Tuesday, October 16, 2018


Joseph Epstein is a "bookish" person. I enjoyed reading his "The Bookish Life."
  • So many books are there in the world that no one can get round to even all the best among them, and hence no one can claim to be truly well-read. Some ­people are merely better-read than others.
  • The bookish life can have no goal: It is all means and no end. The point, I should say, is not to become immensely knowledgeable or clever, and certainly not to become learned.
  • The act of reading—office memos, newspaper articles on trade and monetary policy, and bureaucratic bumpf apart—should if possible never be separable from pleasure.
  • Some of the best of all books are those one loved when young and finds even better in later life. .... The frisson afforded by rereading is the discovery not only of things one missed the first time round but of the changes in oneself.
  • Unlike with friends, we spend time with books only because we truly wish to be in their company.
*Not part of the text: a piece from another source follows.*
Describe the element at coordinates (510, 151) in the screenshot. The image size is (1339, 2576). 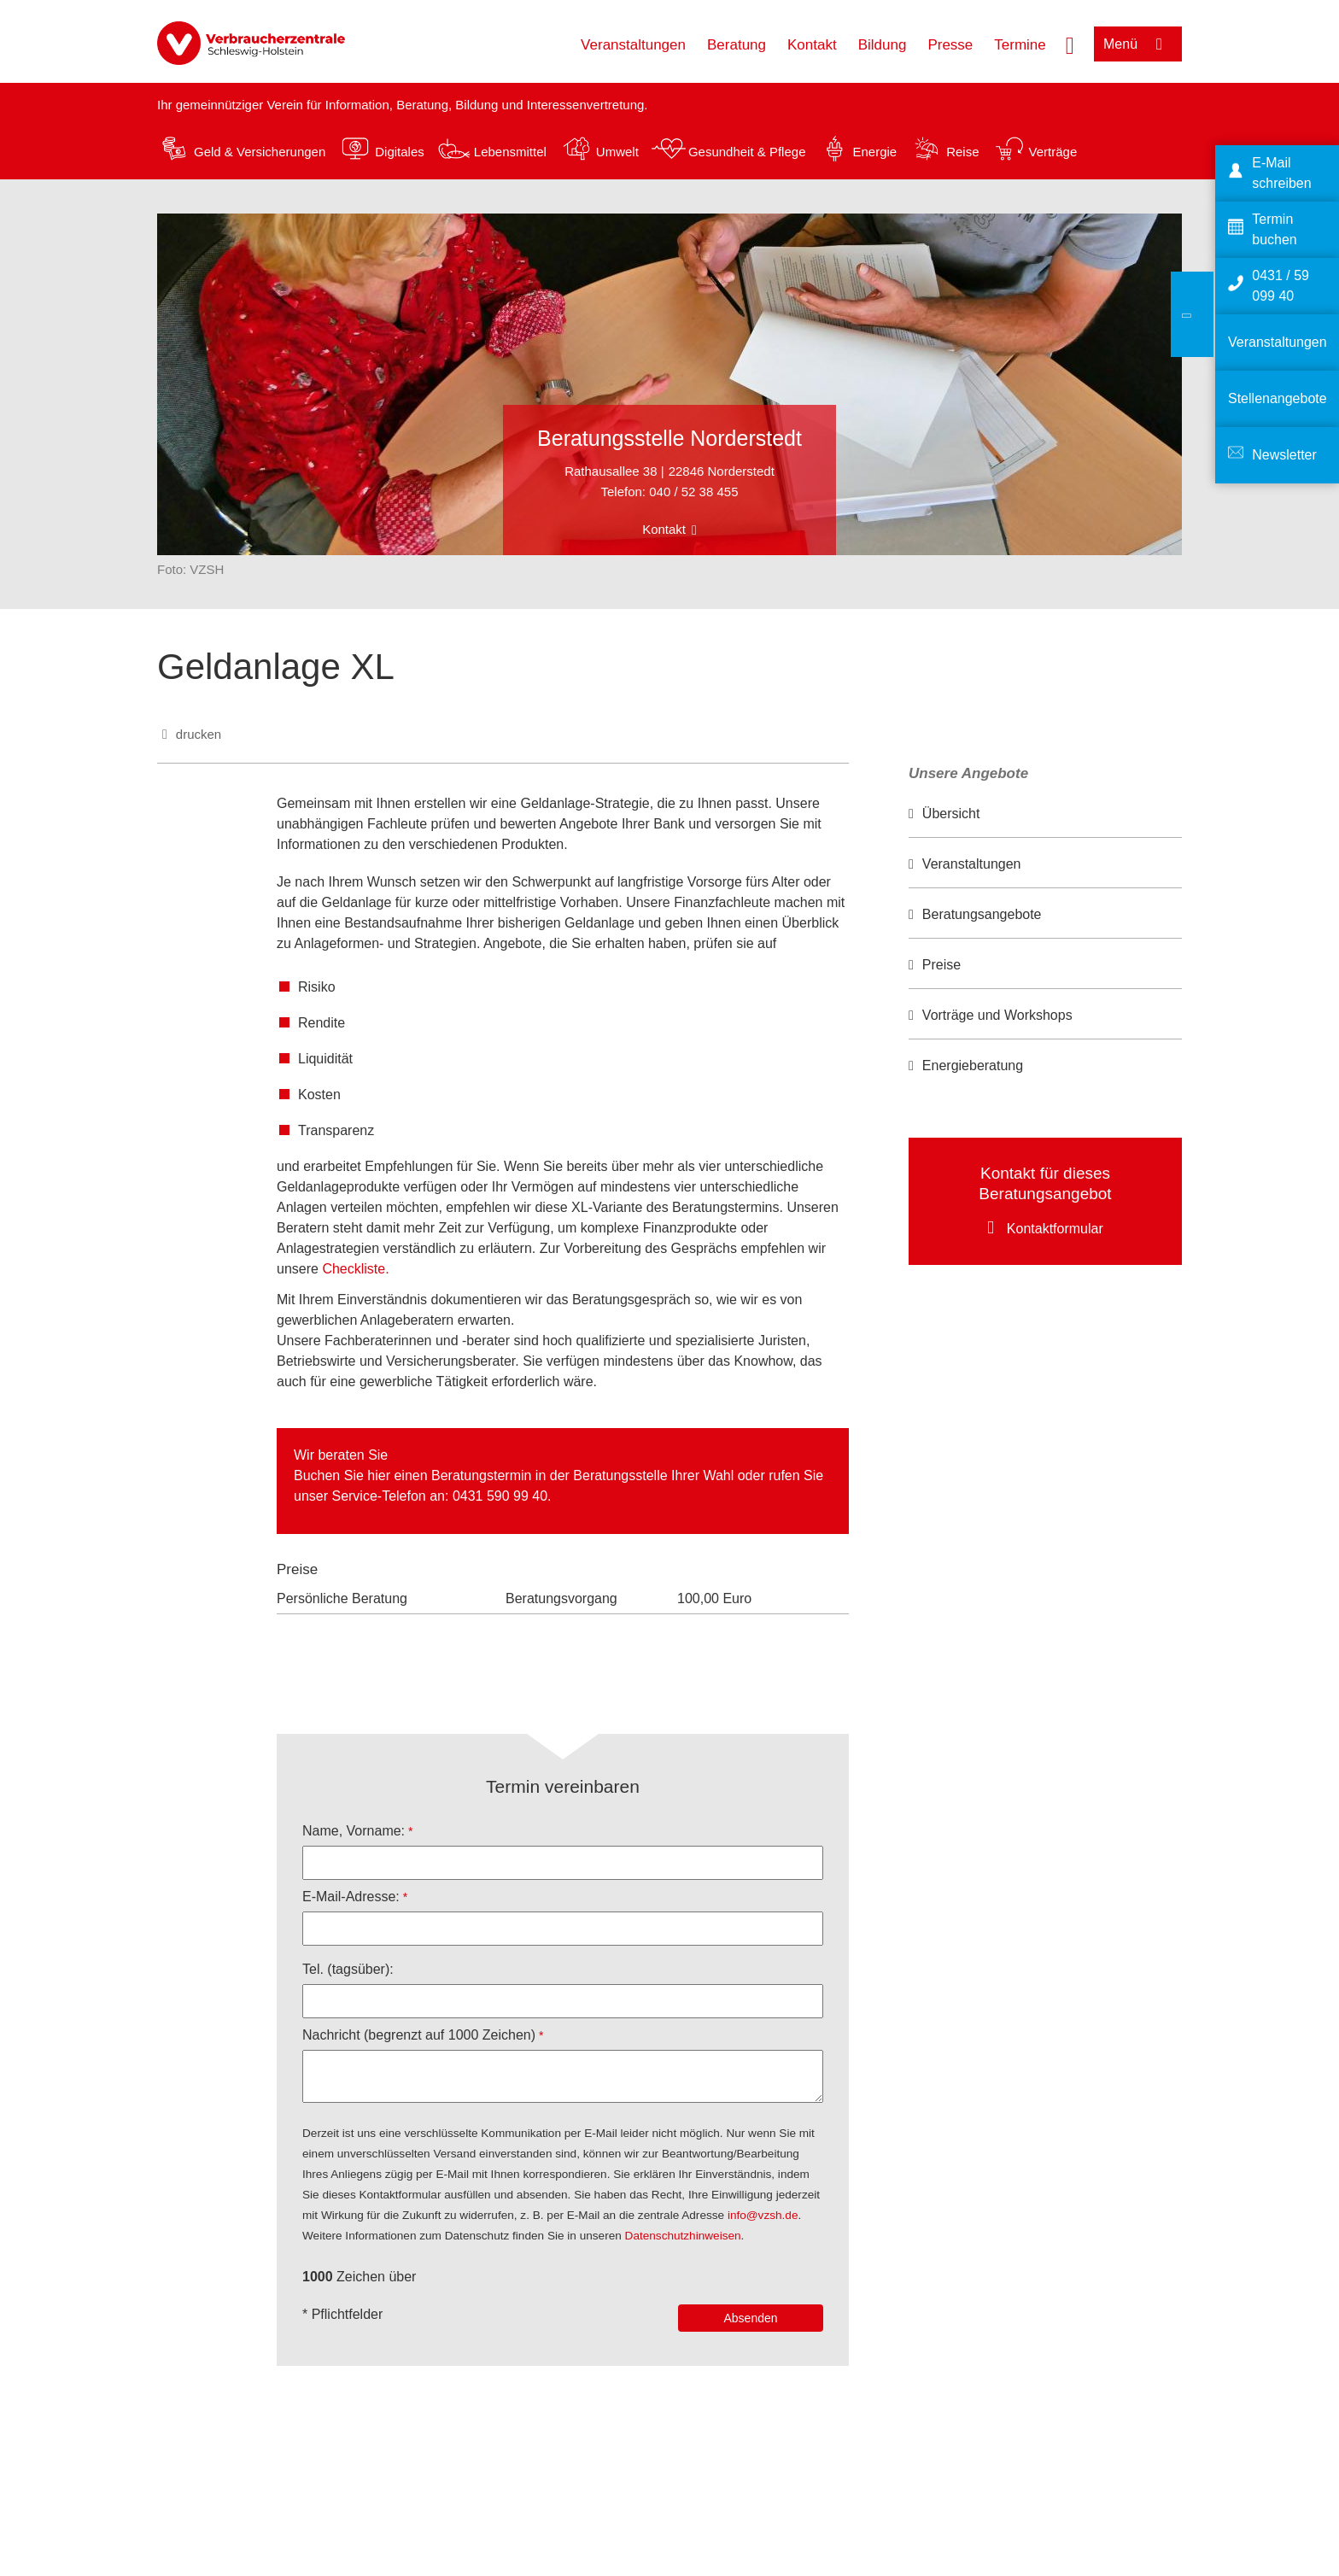 I see `Lebensmittel` at that location.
We never have to ask what they thought of us. Clashes of egotism have nothing to do with the bookish relationship. Perhaps best of all, when we tire of books, unlike tiring of friends, we close them and replace them on the shelf.
  • Reading may not be the same as conversation, but reading the right books, the best books, puts us in the company of men and women more intelligent than ourselves. Only by keeping company with those smarter than ourselves, in books or in persons, do we have a chance of becoming a bit smarter.